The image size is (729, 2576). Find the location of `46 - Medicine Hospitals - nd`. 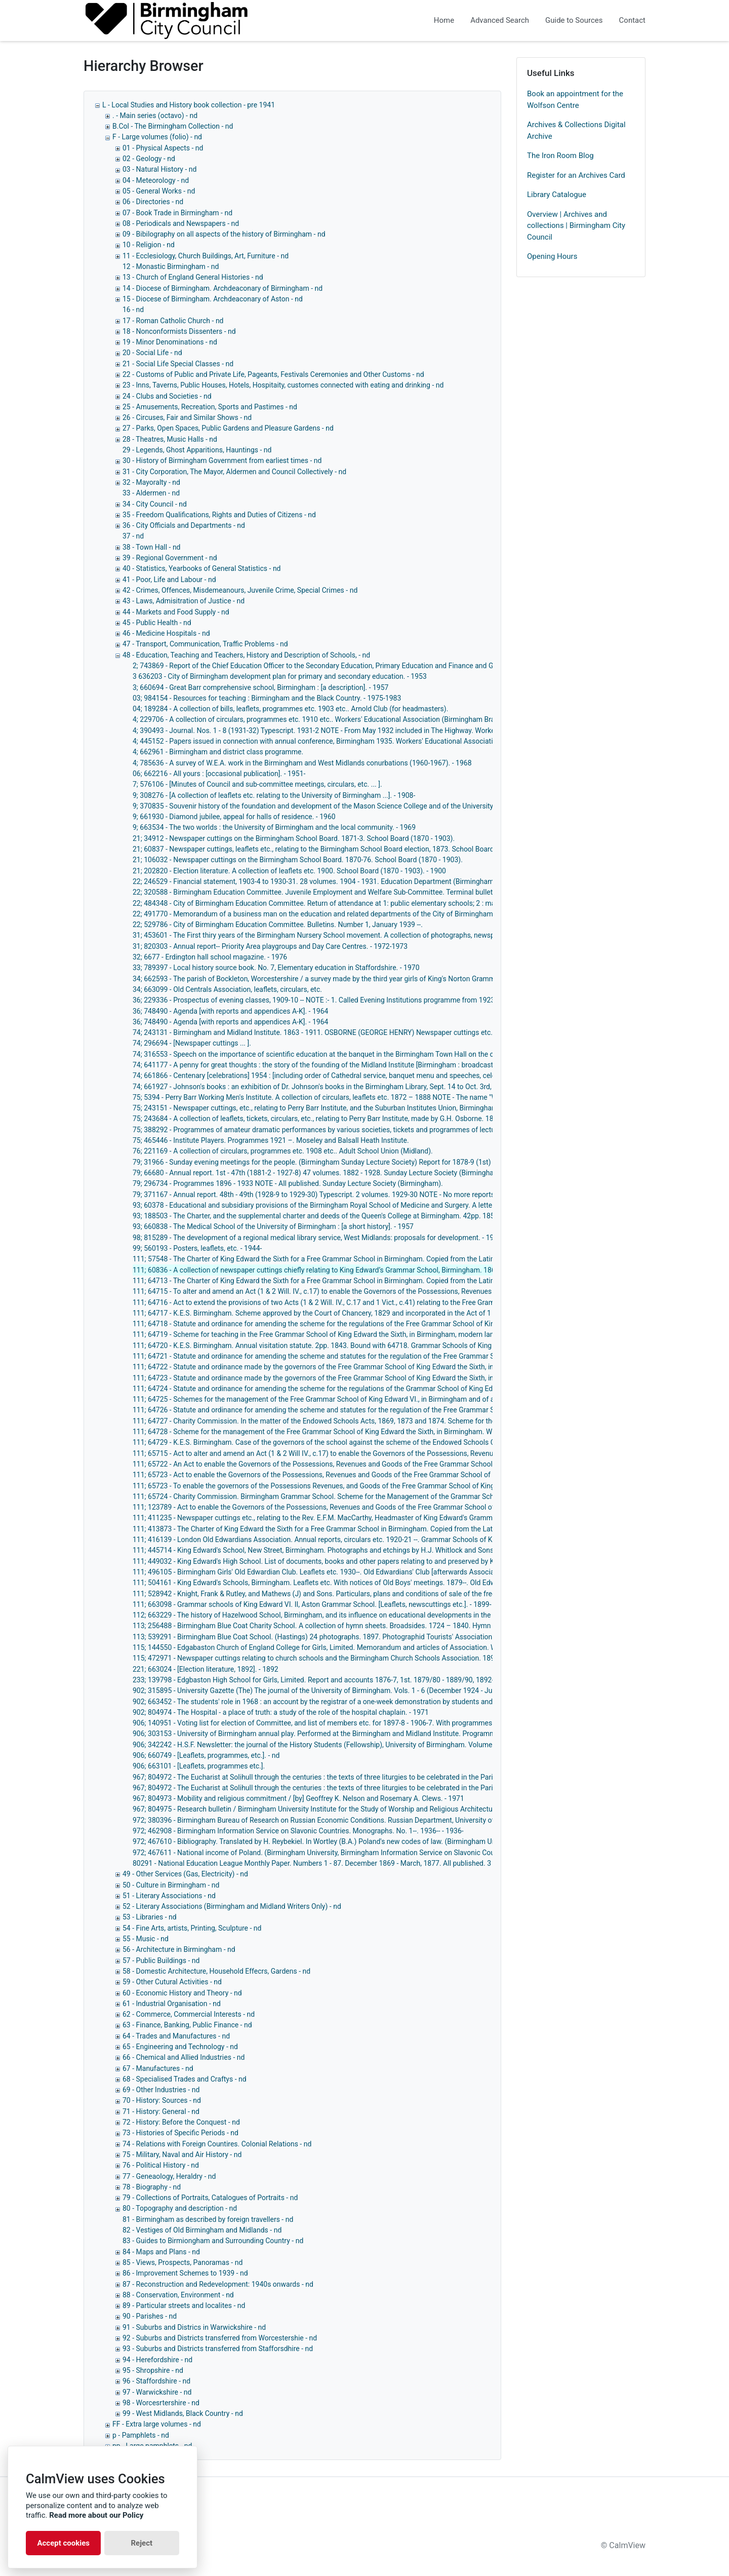

46 - Medicine Hospitals - nd is located at coordinates (166, 633).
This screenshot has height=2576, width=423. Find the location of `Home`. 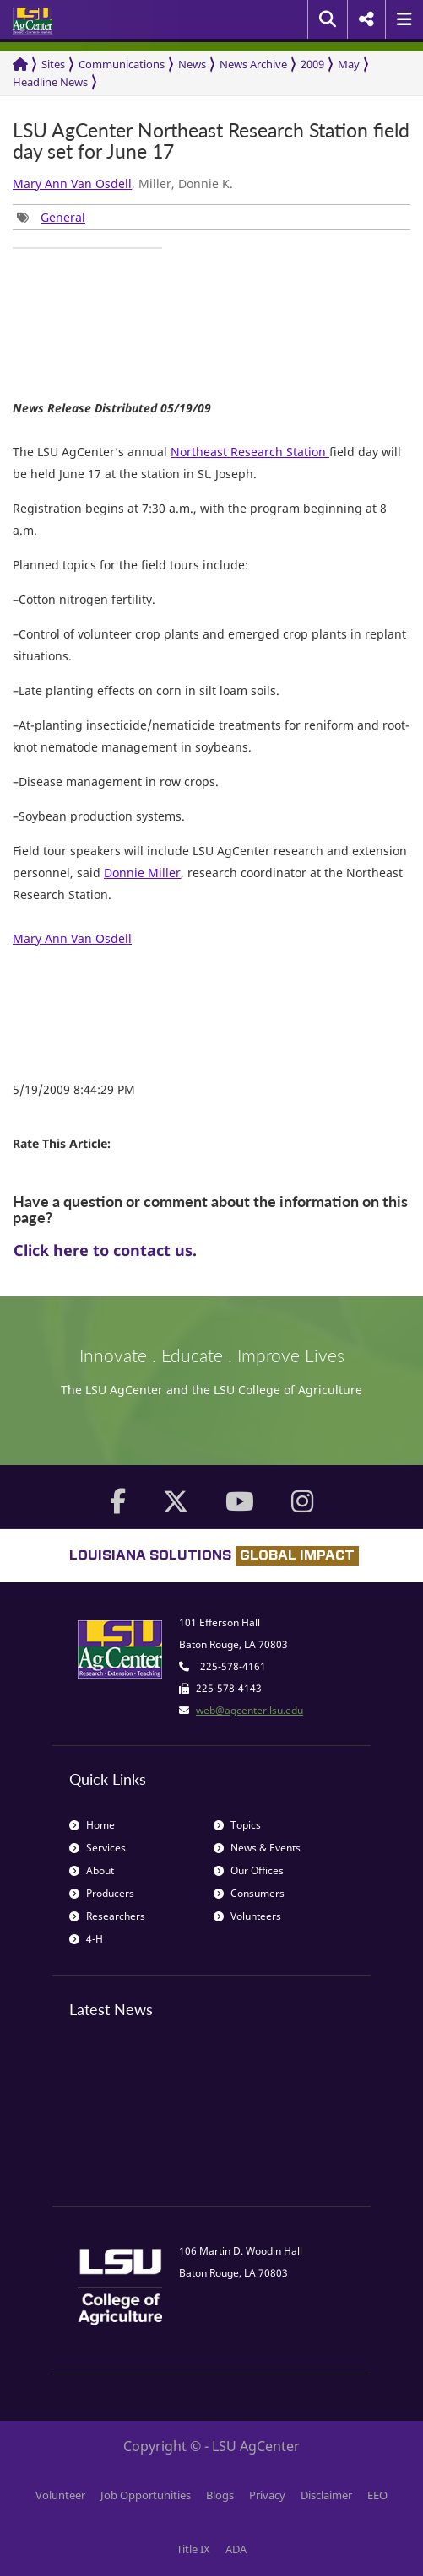

Home is located at coordinates (92, 1825).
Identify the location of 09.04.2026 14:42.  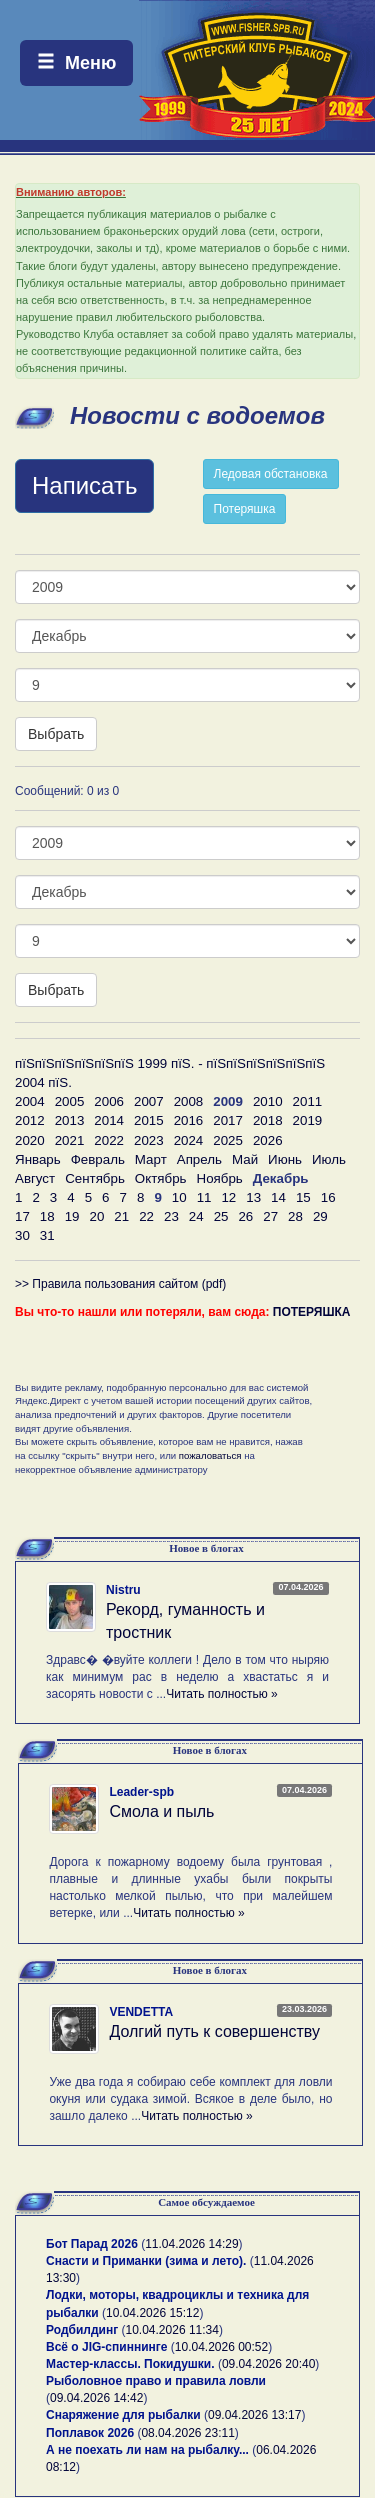
(96, 2398).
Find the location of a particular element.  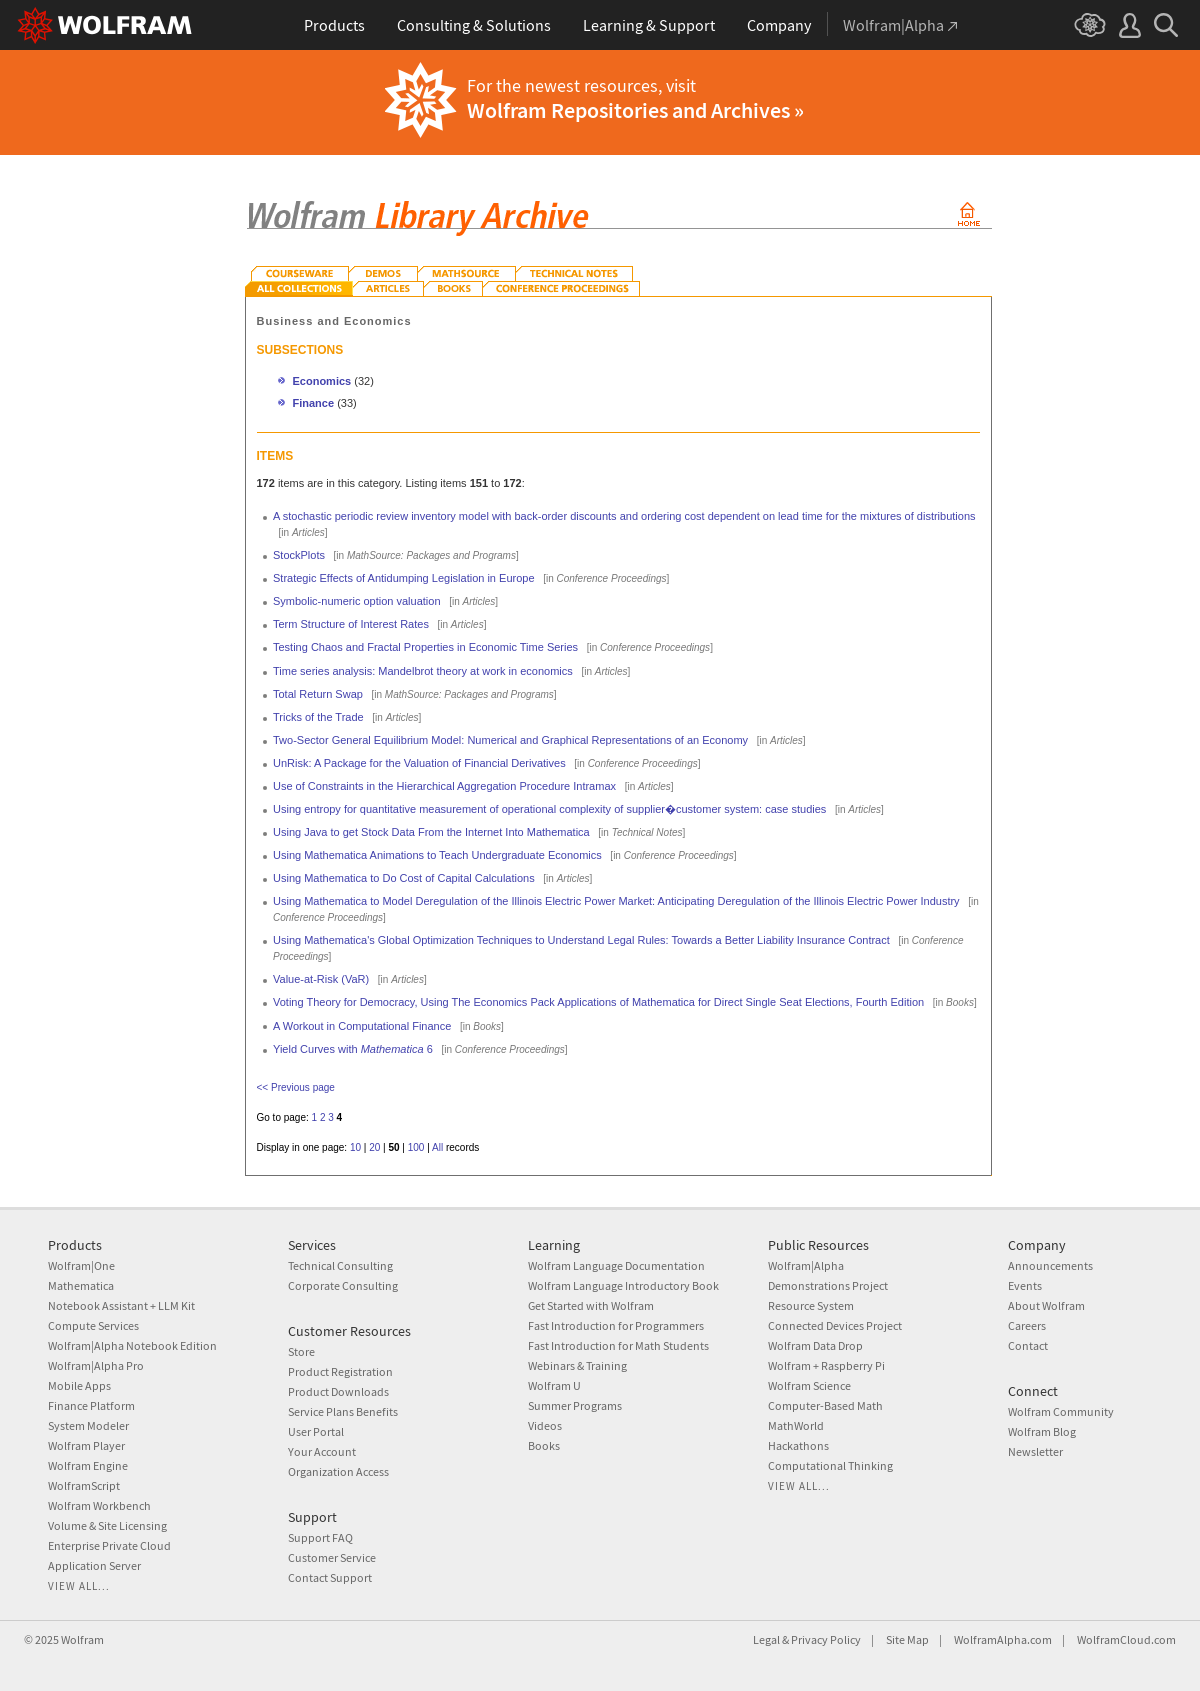

Books is located at coordinates (544, 1445).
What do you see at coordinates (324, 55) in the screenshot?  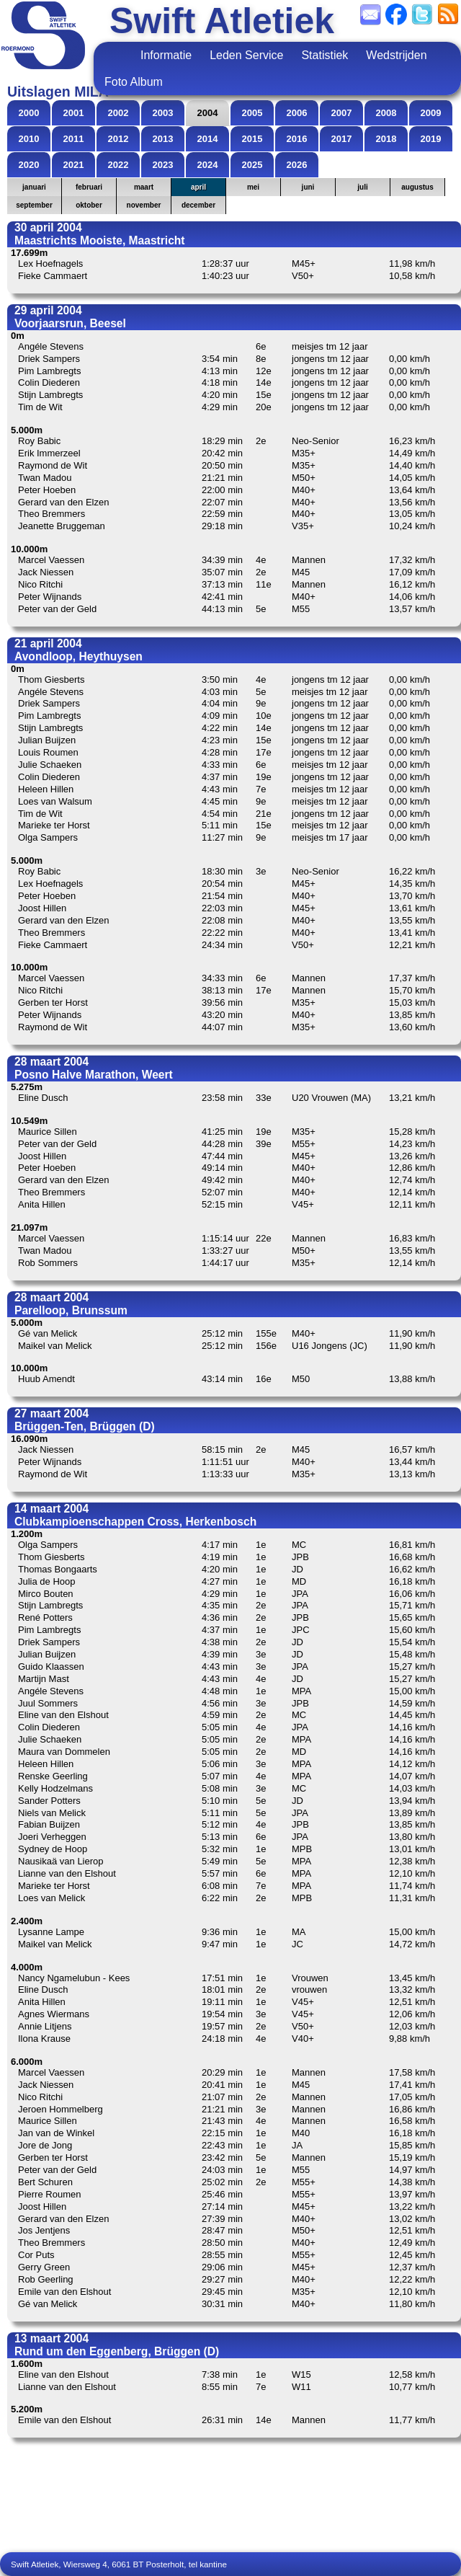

--

WHAT TO PRODUCE:
Go back to the records above and write them out exactly, without the pictures.

SOLUTION BELOW:
The image size is (729, 2576). Find the location of `46 - Medicine Hospitals - nd`. 

46 - Medicine Hospitals - nd is located at coordinates (166, 633).
This screenshot has height=2576, width=423. Find the location of `Home`. 

Home is located at coordinates (92, 1825).
Identify the location of 09.04.2026 14:42.  
(96, 2398).
Find the location of a particular element.  

Books is located at coordinates (544, 1445).
What do you see at coordinates (324, 55) in the screenshot?  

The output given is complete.